In younger patients whose growth plates are not closed, usually under 15, Osgood-Schlatter syndrome is more common. This is an injury to the attachment of the patellar tendon to the tibia. The tendon actually pulls away from the bone causing a boney protuberance that can become painful and tender. The treatment for Osgood-Schlatter syndrome is rest and ice as it is almost always self-limiting.
Finger injuries are fairly common in basketball and occur when players “jam” their fingers on the ball. The injuries are usually simple sprains that can be treated symptomatically with ice and buddy taping. Occasionally these injuries can be more serious such a fracture and tendon rupture. If the player’s finger looks deformed or if they are unable to move it, they should be evaluated by a sports medicine physician to accurately diagnose the injury.

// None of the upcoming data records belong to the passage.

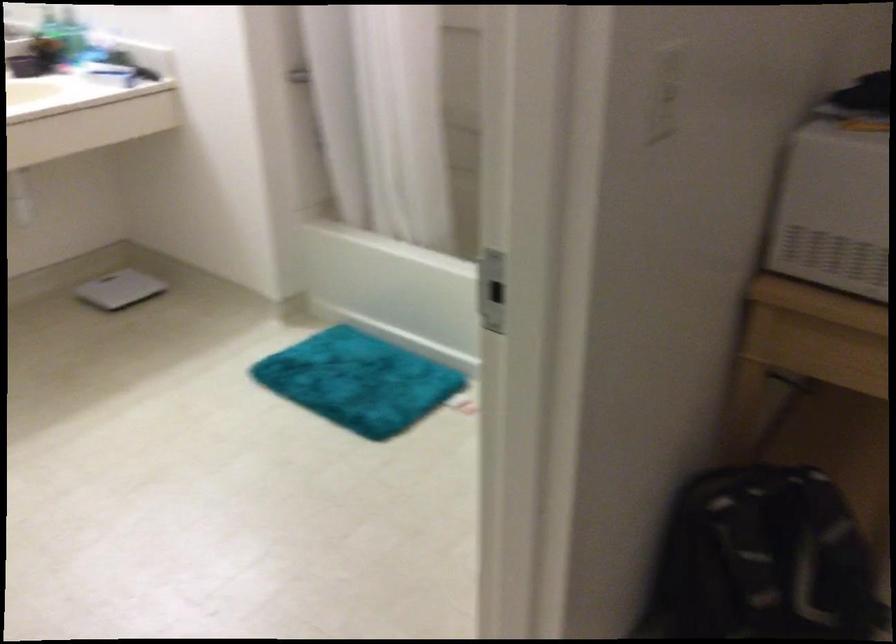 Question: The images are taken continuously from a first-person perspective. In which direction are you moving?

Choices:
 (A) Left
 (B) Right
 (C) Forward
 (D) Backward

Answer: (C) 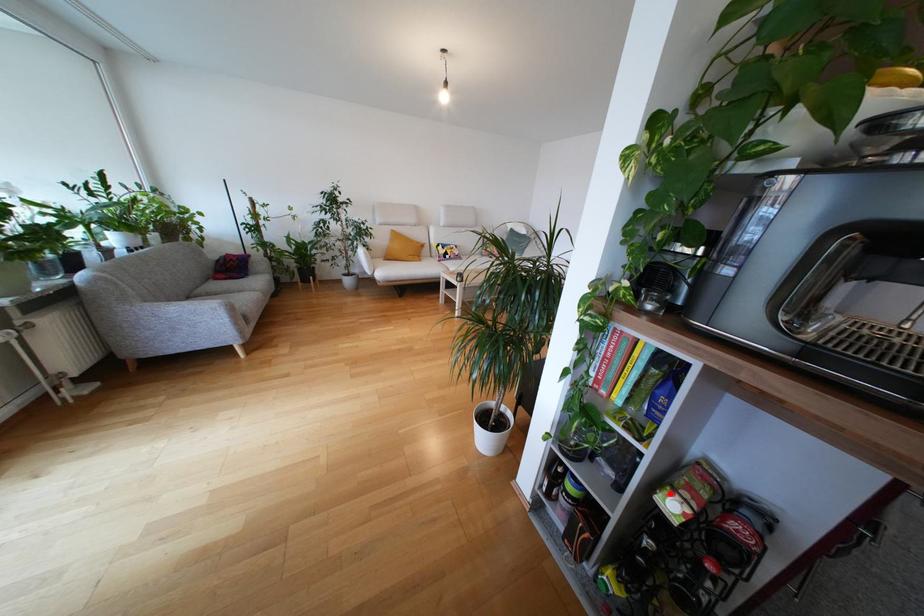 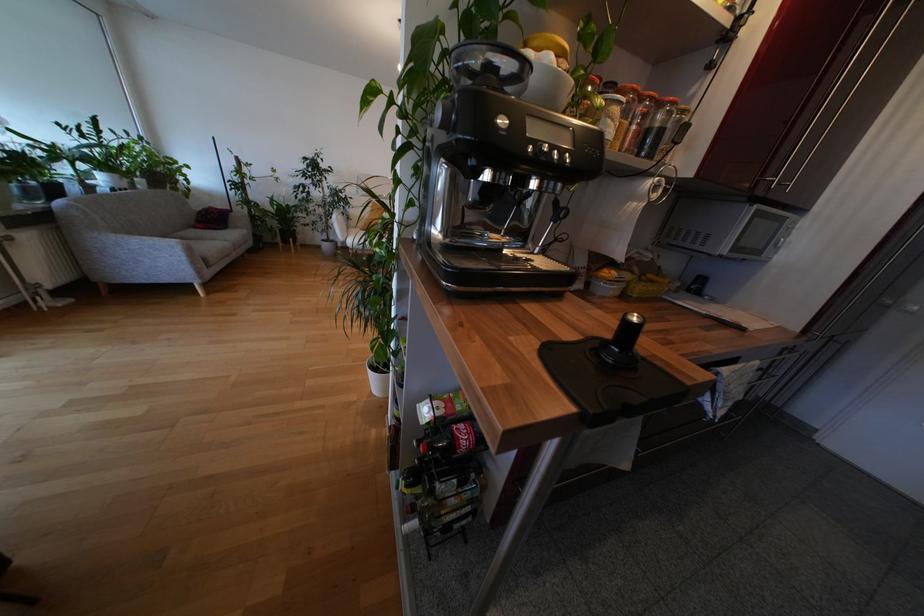 Locate, in the second image, the point that corresponds to the highlighted location in the first image.

(431, 402) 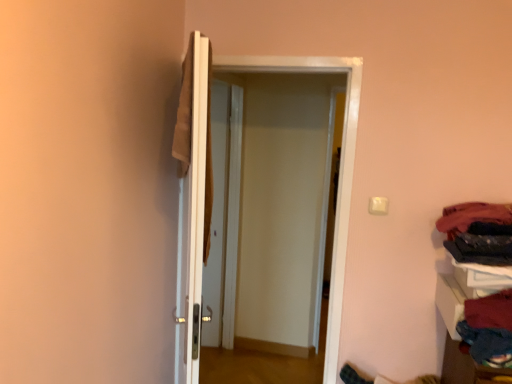 Question: Considering the relative positions of white glossy door at center, which is counted as the second door, starting from the left, and velvet red sweater at lower right, which is the 1th clothing in bottom-to-top order, in the image provided, is white glossy door at center, which is counted as the second door, starting from the left, to the right of velvet red sweater at lower right, which is the 1th clothing in bottom-to-top order, from the viewer's perspective?

Choices:
 (A) yes
 (B) no

Answer: (B)

Question: Does white glossy door at center, which is counted as the second door, starting from the left, have a greater height compared to velvet red sweater at lower right, which is the 3th clothing in top-to-bottom order?

Choices:
 (A) yes
 (B) no

Answer: (A)

Question: Does white glossy door at center, which is counted as the second door, starting from the left, appear on the left side of velvet red sweater at lower right, which is the 1th clothing in bottom-to-top order?

Choices:
 (A) no
 (B) yes

Answer: (B)

Question: Does white glossy door at center, which is counted as the second door, starting from the left, come in front of velvet red sweater at lower right, which is the 1th clothing in bottom-to-top order?

Choices:
 (A) yes
 (B) no

Answer: (B)

Question: Does white glossy door at center, which is counted as the second door, starting from the left, have a lesser width compared to velvet red sweater at lower right, which is the 1th clothing in bottom-to-top order?

Choices:
 (A) yes
 (B) no

Answer: (A)

Question: Would you say black fabric at right, positioned as the 2th clothing in bottom-to-top order, is to the left or to the right of velvet red sweater at lower right, which is the 1th clothing in bottom-to-top order, in the picture?

Choices:
 (A) left
 (B) right

Answer: (B)

Question: Based on their sizes in the image, would you say black fabric at right, arranged as the second clothing when viewed from the top, is bigger or smaller than velvet red sweater at lower right, which is the 1th clothing in bottom-to-top order?

Choices:
 (A) small
 (B) big

Answer: (A)

Question: From the image's perspective, is black fabric at right, positioned as the 2th clothing in bottom-to-top order, positioned above or below velvet red sweater at lower right, which is the 3th clothing in top-to-bottom order?

Choices:
 (A) above
 (B) below

Answer: (A)

Question: Considering the positions of black fabric at right, positioned as the 2th clothing in bottom-to-top order, and velvet red sweater at lower right, which is the 3th clothing in top-to-bottom order, in the image, is black fabric at right, positioned as the 2th clothing in bottom-to-top order, wider or thinner than velvet red sweater at lower right, which is the 3th clothing in top-to-bottom order,?

Choices:
 (A) thin
 (B) wide

Answer: (A)

Question: Based on their sizes in the image, would you say velvet red sweater at lower right, which is the 3th clothing in top-to-bottom order, is bigger or smaller than white glossy door at center, which is counted as the second door, starting from the left?

Choices:
 (A) big
 (B) small

Answer: (B)

Question: From the image's perspective, relative to white glossy door at center, which is counted as the second door, starting from the left, is velvet red sweater at lower right, which is the 1th clothing in bottom-to-top order, above or below?

Choices:
 (A) below
 (B) above

Answer: (A)

Question: Is velvet red sweater at lower right, which is the 1th clothing in bottom-to-top order, to the left or to the right of white glossy door at center, which is counted as the first door, starting from the right, in the image?

Choices:
 (A) right
 (B) left

Answer: (A)

Question: From their relative heights in the image, would you say velvet red sweater at lower right, which is the 1th clothing in bottom-to-top order, is taller or shorter than white glossy door at center, which is counted as the first door, starting from the right?

Choices:
 (A) short
 (B) tall

Answer: (A)

Question: From a real-world perspective, is black fabric at right, arranged as the second clothing when viewed from the top, physically located above or below white glossy door at center, which is the second door from right to left?

Choices:
 (A) above
 (B) below

Answer: (A)

Question: From their relative heights in the image, would you say black fabric at right, positioned as the 2th clothing in bottom-to-top order, is taller or shorter than white glossy door at center, which is the second door from right to left?

Choices:
 (A) short
 (B) tall

Answer: (A) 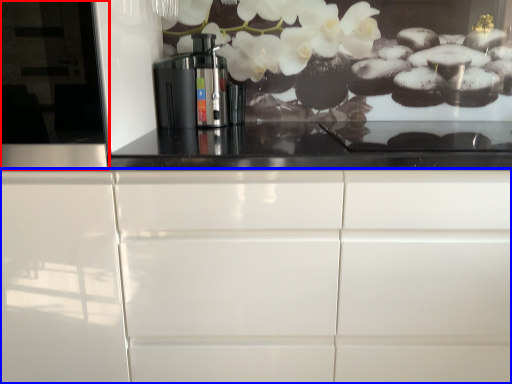 Question: Which point is closer to the camera, glass door (highlighted by a red box) or cabinetry (highlighted by a blue box)?

Choices:
 (A) glass door
 (B) cabinetry

Answer: (A) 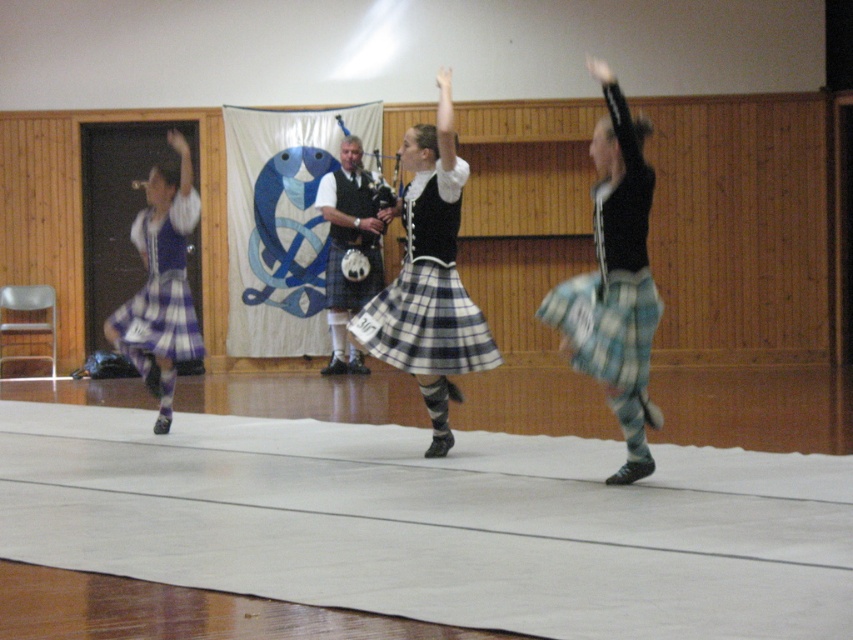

Shoulder injuries are relatively rare in basketball with the most common being dislocations and labral tears. These injuries usually occur when a player is blocked during a shot forcing the arm backwards. For a dislocation, urgent treatment should be sought from the team’s athletic trainer and a physician if necessary. Labral tears should be considered for players with chronic shoulder pain with overhead activities such as shooting, and an appointment with a sports medicine physician should be schedule to accurately diagnose the injury.
The other upper extremity injury seen in basketball is a fracture. These usually occur from falling on an outstretched arm. As with dislocations, the player should be evaluated by the team’s athletic trainer and referred to a physician for urgent care.
As you can see, lower extremity injuries account for the majority of basketball injuries. Many of these are minor and can be managed conservatively with a quick return to sports. With more serious injuries such as ligament/tendon ruptures and fractures, urgent care by a sports medicine physician is advised. The above treatment recommendations are just a guideline and any injury should be evaluated by your team’s athletic trainer or a sports medicine physician to accurately diagnose the injury and provide appropriate care.